Tersedia 2.068 Ruang Karantina Desa Di Banyumas

Kabupaten Banyumas

Kebijakan Bupati Banyumas Achmad Husein yang meminta seluruh desa di wilayahnya untuk menyediakan tempat karantina khusus bagi pemudik, mendapat tanggapan positif. Saat ini tempat karantina desa, yang dapat digunakan untuk menampung pemudik atau orang dalam pemantauan (ODP) mencapai 2.068 ruang dan masih terus bertambah.

Para warga Banyumas yang baru pulang kampung harus mengingikuti aturan karantina selama 14 hari sebelum benar-benar diizinkan pulang ke rumah. Proses karantina pemudik dan ODP, disiapkan oleh Pemerintah Desa dengan menempati di aula kantor desa, sekolah dasar, maupun bangunan dinas yang lain.

Selama mengikuti karantina, mereka diwajibkan mengikuti protokol kesehatan, dengan jaga jarak, jaga kesehatan dengan berolahraga dan berjemur.  Langkah tersebut dilakukan untuk mencegah penyebaran virus corona (Covid-19) yang kemungkinan dibawa oleh para pemudik dari zona merah.
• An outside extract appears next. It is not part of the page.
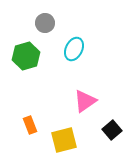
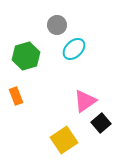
gray circle: moved 12 px right, 2 px down
cyan ellipse: rotated 20 degrees clockwise
orange rectangle: moved 14 px left, 29 px up
black square: moved 11 px left, 7 px up
yellow square: rotated 20 degrees counterclockwise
Asisten Ekonomi dan Pembangunan Kabupaten Banyumas Srie Yono bersama pejabat lainya selalu memonitor sekitar 200 pemudik yang dikarantina di desa dan 140 pemudik yang di karantina di Gelora Satria Purwokerto. Menurutnya berdasarkan intruksi Bupati, pemerintah desa diminta untuk menyiapkan ruang karantina tersendiri bagi pemudik, yang dilengkapi dengan fasilitas makan, minum dan MCK yang memadai

Menurutnya segala biaya yang timbul untuk upaya pencegahan dan penanganan Covid-19 dapat dialokasikan dari Dana Desa (DD) dengan alokasi maksimal 35 persen dan Dana Desa tersebut. Saat mengunjungi tempat karantina di Kecamatan Gumelar dia mendapatkan sedikitnya 30 an warga yang mengikuti karantina yang tersebar di Desa Samudra, Samudra Kulon, Gumelar dan Tlaga.

“Saat ini tempat tidur untuk karantina di GOR tersedia 320 tempat tidur terisi sekitar 140an, dan karantina desa sebanyak 2.068 tempat tidur terisi 200an orang,” katanya

Dari sebagian peserta, mereka menyadari baru pulang dari tempatnya bekerja dan memaksa pulang, maka mereka lapor ke Pos Gugus Tugas Desa untuk mengikuti karantina.

Mereka terpaksa pulang karena sudah tidak bekerja dan tidak mempunyai tempat tinggal lagi.